When Shared Worlds Break: Demystifying Defects in Multi-User Extended Reality Software Systems
Shuqing Li, Chenran Zhang, Binchang Li, Cuiyun Gao, Michael R. Lyu
TL;DR
The paper tackles the problem of defects in multi-user XR by conducting the first large-scale empirical study of 2,649 bug reports from diverse sources. It develops two comprehensive taxonomies—one for bug symptoms and another for root causes—revealing that synchronization issues and avatar anomalies are prevalent and that network/synchronization logic and session management are dominant root causes. It also analyzes the severe consequences (including system crashes and disconnections) and identifies privacy and health implications unique to multi-user XR contexts. The findings highlight that multi-user XR requires specialized testing, debugging, and platform support to manage the intertwined real-time networking, distributed state, and immersive interaction challenges, with practical recommendations for developers, platform vendors, and researchers.
Abstract
Multi-user Extended Reality (XR) systems enable transformative shared experiences but introduce unique software defects that compromise user experience. Understanding software defects in multi-user XR systems is crucial for enhancing system reliability, yet remains underexplored. To fill the gap, this paper presents the first large-scale empirical study of multi-user XR defects, analyzing 2,649 real-world bug reports from diverse sources, including developer forums, GitHub repositories, and app reviews on mainstream XR app stores.

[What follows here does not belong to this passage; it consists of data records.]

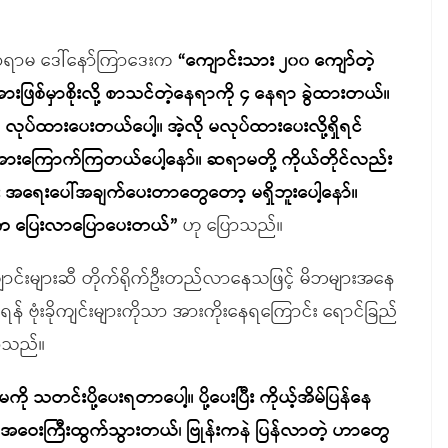
ံ ဆရာမ ဒေါ်နော်ကြာဒေးက
“
ကျောင်းသား ၂၀၀ ကျော်တဲ့
ဖြစ်မှာစိုးလို့ စာသင်တဲ့နေရာကို ၄ နေရာ ခွဲထားတယ်။
ော့ လုပ်ထားပေးတယ်ပေါ့။ အဲ့လို မလုပ်ထားပေးလို့ရှိရင်
ကြောက်ကြတယ်ပေါ့နော်။ ဆရာမတို့ ကိုယ်တိုင်လည်း
အရေးပေါ်အချက်ပေးတာတွေတော့ မရှိဘူးပေါ့နော်။
ွေက ပြေးလာပြောပေးတယ်
”
ဟု ပြောသည်။
ျောင်းများဆီ တိုက်ရိုက်ဦးတည်လာနေသဖြင့် မိဘများအနေ
်ရန် ဗုံးခိုကျင်းများကိုသာ အားကိုးနေရကြောင်း ရောင်ခြည်
ိုသည်။
်းပို့ပေးရတာပေါ့။ ပို့ပေးပြီး ကိုယ့်အိမ်ပြန်နေ
းကြီးထွက်သွားတယ်၊ ဗြုန်းကနဲ ပြန်လာတဲ့ ဟာတွေ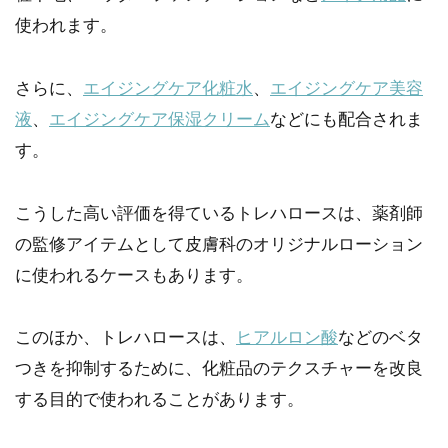
使われます。
さらに、
エイジングケア化粧水
、
エイジングケア美容
液
、
エイジングケア保湿クリーム
などにも配合されま
す。
こうした高い評価を得ているトレハロースは、薬剤師
の監修アイテムとして皮膚科のオリジナルローション
に使われるケースもあります。
このほか、トレハロースは、
ヒアルロン酸
などのベタ
つきを抑制するために、化粧品のテクスチャーを改良
する目的で使われることがあります。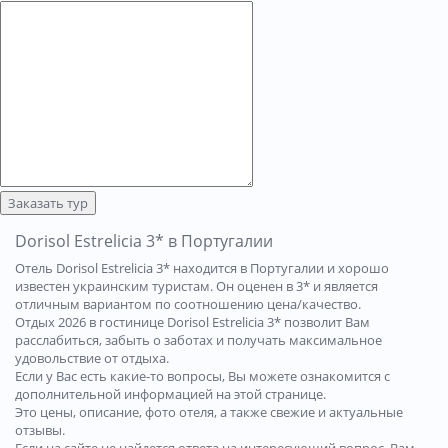
Заказать тур
Dorisol Estrelicia 3* в Португалии
Отель Dorisol Estrelicia 3* находится в Португалии и хорошо
известен украинским туристам. Он оценен в 3* и является
отличным вариантом по соотношению цена/качество.
Отдых 2026 в гостинице Dorisol Estrelicia 3* позволит Вам
расслабиться, забыть о заботах и получать максимальное
удовольствие от отдыха.
Если у Вас есть какие-то вопросы, Вы можете ознакомится с
дополнительной информацией на этой странице.
Это цены, описание, фото отеля, а также свежие и актуальные
отзывы.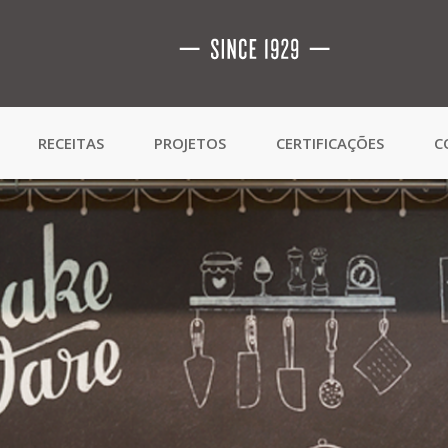
RECEITAS
PROJETOS
CERTIFICAÇÕES
C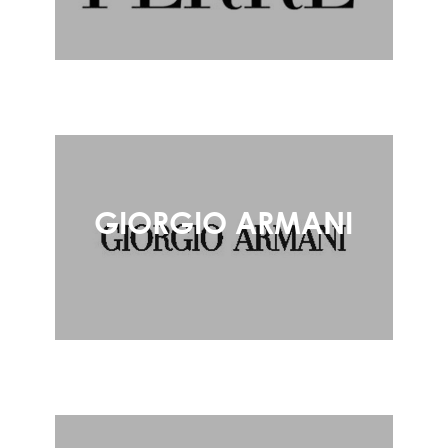
GIORGIO ARMANI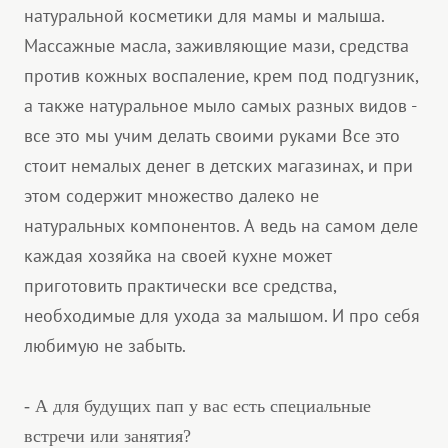
натуральной косметики для мамы и малыша.
Массажные масла, заживляющие мази, средства
против кожных воспаление, крем под подгузник,
а также натуральное мыло самых разных видов -
все это мы учим делать своими руками Все это
стоит немалых денег в детских магазинах, и при
этом содержит множество далеко не
натуральных компонентов. А ведь на самом деле
каждая хозяйка на своей кухне может
приготовить практически все средства,
необходимые для ухода за малышом. И про себя
любимую не забыть.
- А для будущих пап у вас есть специальные
встречи или занятия?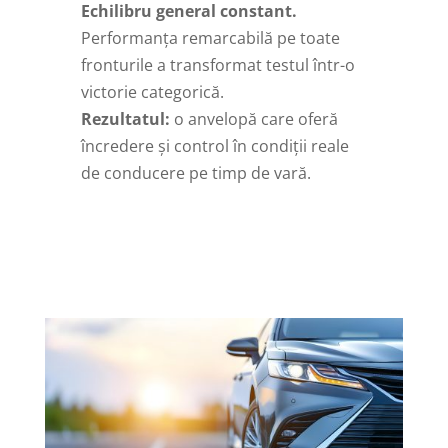
Echilibru general constant.
Performanța remarcabilă pe toate
fronturile a transformat testul într-o
victorie categorică.
Rezultatul:
o anvelopă care oferă
încredere și control în condiții reale
de conducere pe timp de vară.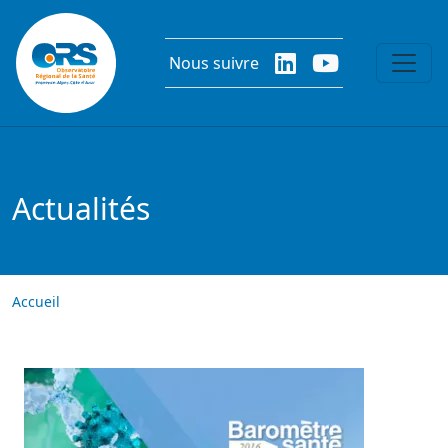
Aller au contenu principal
Nous suivre
Actualités
Accueil
Image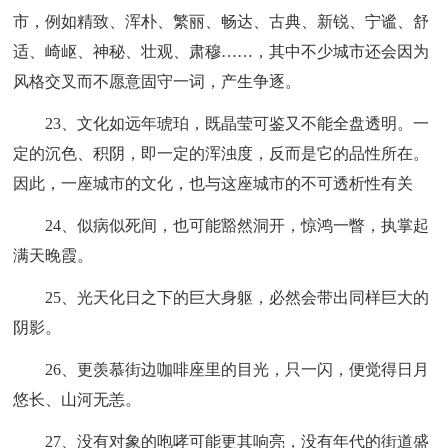
市，例如精致、浑朴、繁丽、畅达、古典、新锐、宁谧、舒
适、崎岖、神秘、壮观、肃穆……，其中不少城市还会因为
风格交叉而不愿意固守一词，产生争逐。
23、文化如远年琥珀，既晶莹可鉴又不能全盘透明。一
定的沉色、积阴，即一定的浑浊度，反而是它的品性所在。
因此，一座城市的文化，也与这座城市的不可透析性有关
24、似病似死间，也可能豁然洞开，惊鸿一瞥，执掌起
满天晚霞。
25、光天化日之下的巨大身躯，必然会带出同样巨大的
阴影。
26、更羡慕街边咖啡座里的目光，只一闪，便觉得日月
悠长、山河无恙。
27、没有对象的咆哮可能更其响亮，没有年代的街道盛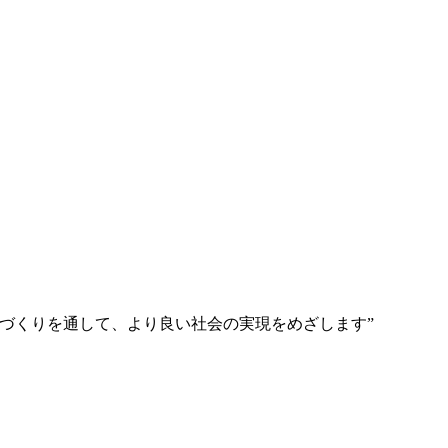
づくりを通して、より良い社会の実現をめざします”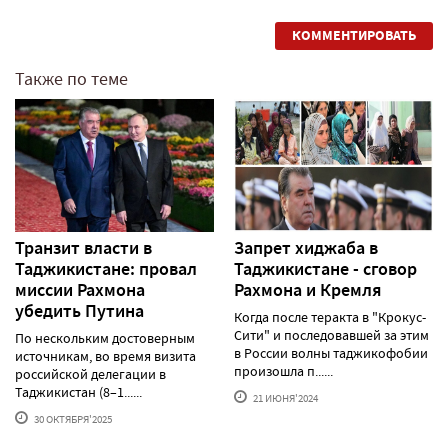
КОММЕНТИРОВАТЬ
Также по теме
Транзит власти в
Запрет хиджаба в
Таджикистане: провал
Таджикистане - сговор
миссии Рахмона
Рахмона и Кремля
убедить Путина
Когда после теракта в "Крокус-
Сити" и последовавшей за этим
По нескольким достоверным
в России волны таджикофобии
источникам, во время визита
произошла п......
российской делегации в
Таджикистан (8–1......
21 ИЮНЯ'2024
30 ОКТЯБРЯ'2025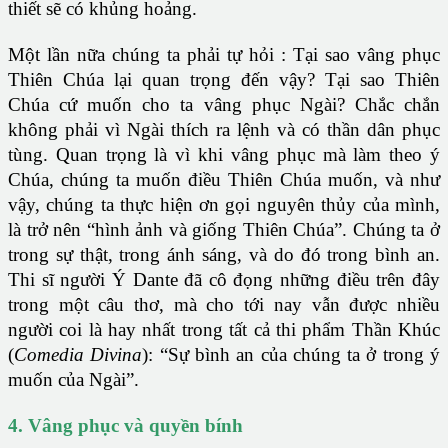
thiết sẽ có khủng hoảng.
Một lần nữa chúng ta phải tự hỏi : Tại sao vâng phục
Thiên Chúa lại quan trọng đến vậy? Tại sao Thiên
Chúa cứ muốn cho ta vâng phục Ngài? Chắc chắn
không phải vì Ngài thích ra lệnh và có thần dân phục
tùng. Quan trọng là vì khi vâng phục mà làm theo ý
Chúa, chúng ta muốn điều Thiên Chúa muốn, và như
vậy, chúng ta thực hiện ơn gọi nguyên thủy của mình,
là trở nên “hình ảnh và giống Thiên Chúa”. Chúng ta ở
trong sự thật, trong ánh sáng, và do đó trong bình an.
Thi sĩ người Ý Dante đã cô đọng những điều trên đây
trong một câu thơ, mà cho tới nay vẫn được nhiều
người coi là hay nhất trong tất cả thi phẩm Thần Khúc
(
Comedia Divina
): “Sự bình an của chúng ta ở trong ý
muốn của Ngài”.
4. Vâng phục và quyền bính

Through rigorous qualitative analysis using iterative open coding, we develop a comprehensive taxonomy that classifies multi-user XR bugs along three dimensions: Symptom Manifestation, Root Cause Origin, and Consequence Severity. Our findings reveal that synchronization inconsistencies and avatar-related anomalies are the most prevalent symptoms, while network/synchronization logic defects and session management flaws emerge as dominant root causes. Critically, over 34% of analyzed bugs lead to severe consequences that fundamentally break the shared experience, including system crashes, persistent disconnections, and complete interaction breakdowns, etc. We also identify concerning privacy and health implications unique to multi-user XR contexts. Based on our findings of defect analysis, we provide actionable recommendations for developers, platform vendors, and researchers. Our results demonstrate that multi-user XR systems face distinct challenges at the intersection of distributed systems, real-time 3D interaction, and immersive experiences, necessitating specialized approaches to testing, debugging, and quality assurance.